It’s been a shit week. I’ve spent every day on a fairly massive emotional roller coaster. If you visit my FB page you can see how it played out – most of my posts are public.
I’m feeling a lot of things – fear, concern, devastation, as well as hope. I worry for the futures of my LGBT, Latino, female, and black friends and family members. I fear that I’m not doing enough for them and that I won’t have the resources to make a real difference. I fear that, though most have elected our current president in spite of his words and behaviors, that to our children, our actions will speak louder than our words.
I don’t worry so much for myself. I have my basic needs covered, my family is financially stable, and I’m in a relatively safe city without many minorities. I am paid at an equal level to my male peers. There are many who are not so lucky. My fears and concerns have little to do with my own everyday life.
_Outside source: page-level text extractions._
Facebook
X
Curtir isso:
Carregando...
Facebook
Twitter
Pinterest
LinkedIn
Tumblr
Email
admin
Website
I also fear that I have spent too much time telling white men they are the problem rather than telling them they are the solution. I’m terrified that I’ve cut them off at the knees when I could’ve simply turned them the opposite direction and handed them the sword. I’m also hopeful that now that they experience something similar to what women, POC, and gays experience, they will start to understand why we yell so loud, hold protests, and sometimes lash out.
I’m hopeful towards the future as well. I’m hopeful that we really will see the heart of government corruption crash, and I’m hopeful that people who voted in all directions will be active in making sure that that doesn’t happen at the sacrifice of our progress against racism, sexism, and homophobia. I’m hopeful that our president had heard us and that he is sincere in his effort to unify us.
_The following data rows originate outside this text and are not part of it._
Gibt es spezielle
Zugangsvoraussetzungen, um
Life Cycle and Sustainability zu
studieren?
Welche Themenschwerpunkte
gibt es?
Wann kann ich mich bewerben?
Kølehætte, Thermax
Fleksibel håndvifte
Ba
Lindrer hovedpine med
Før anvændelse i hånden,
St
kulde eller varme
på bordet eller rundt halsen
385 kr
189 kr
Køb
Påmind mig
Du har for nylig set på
I’m hopeful that white people like me will now step up to the plate and do for our minority peers what they cannot accomplish because they are too wrapped up fighting for a seat at the table. I’m hopeful that many people who were once complacent about the state of equality in our nation will now stand up and start talking and start acting.
Thought it’s disheartening, I’m glad that our blind optimism that racism and sexism are a thing of the past has been shattered as we’ve seen the heart of those who hold these misguided ideals blown wide open. We know they are out there now (no, I am most definitely not referring to Trump supporters as a group, I am referring to those who have re-adopted offensive terms and committed acts of anger and violence against minorities since his campaign began).
I am hopeful that we all realize that the only way to solve all of our problems – no matter our color or gender – is to rid our country of racism, sexism, xenophobia, and homophobia. And now that we are experiencing the horror of the backlash against all of these things, and now that we realize that that backlash hurts us all, we will come together to solve them rather than fighting and accusing in a way that only increases the divide.
I don’t know what I’m going to do to personally contribute to solving these problems yet. I’m going to change the way I talk about them, for starters. I’m going to learn more about what the real root of them is, and see if I can pinpoint what’s working and what isn’t. Since I started reading The New Jim Crow earlier this year (I highly recommend this book, especially now), I’ve had plans to work some of these themes into Stripped: Bloody Heels (the sequel to Stripped: Muddy Heels) and the as-yet unnamed third book of the trilogy. I have plans to write a book where a man walks through life from the perspective of a woman. And maybe follow it up with one that details the reverse.
But writing isn’t enough. I need to be involved, I just don’t know how yet. I need to contribute rather than expecting everyone else to carry the banner. I need to make sure everyone else understands that understanding doesn’t necessarily mean giving others what they want, it’s simply a pathway to figuring out what the heart of the problem is and solving for that. I need to set some very clear boundaries if I’m going to try activism at all.
It’s going to be a tough and painful four years. But it will be worth it as long as we make progress.